▶ SUPPLIED MATERIAL:
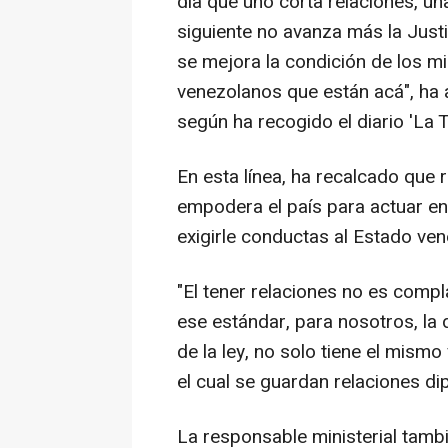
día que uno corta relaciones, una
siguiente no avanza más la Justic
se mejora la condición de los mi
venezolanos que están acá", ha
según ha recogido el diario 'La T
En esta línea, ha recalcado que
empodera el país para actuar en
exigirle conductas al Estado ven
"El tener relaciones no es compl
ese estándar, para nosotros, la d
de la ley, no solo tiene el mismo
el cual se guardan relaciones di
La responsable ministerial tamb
---
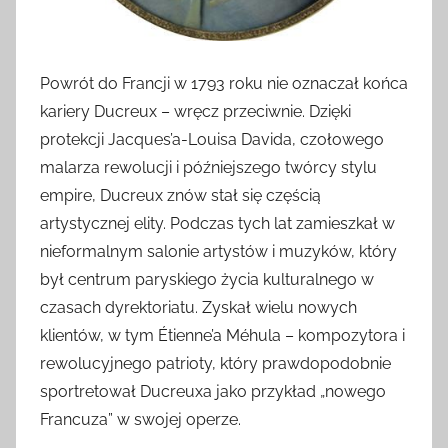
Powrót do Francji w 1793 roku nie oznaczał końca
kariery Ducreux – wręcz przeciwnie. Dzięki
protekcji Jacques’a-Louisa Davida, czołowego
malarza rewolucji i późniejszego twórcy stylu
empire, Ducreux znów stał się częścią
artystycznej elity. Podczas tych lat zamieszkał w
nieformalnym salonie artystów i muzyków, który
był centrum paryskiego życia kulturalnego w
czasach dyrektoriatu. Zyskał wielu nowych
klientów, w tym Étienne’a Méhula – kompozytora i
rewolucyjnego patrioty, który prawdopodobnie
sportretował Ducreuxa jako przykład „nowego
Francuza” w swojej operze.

▶ PROBLEM DETAILS: From the records above, copy out the line with "ese estándar, para nosotros, la d", the line with "La responsable ministerial tamb", and every line between them, word for word.

▶ EXPECTED ANSWER:
ese estándar, para nosotros, la d
de la ley, no solo tiene el mismo
el cual se guardan relaciones di
La responsable ministerial tamb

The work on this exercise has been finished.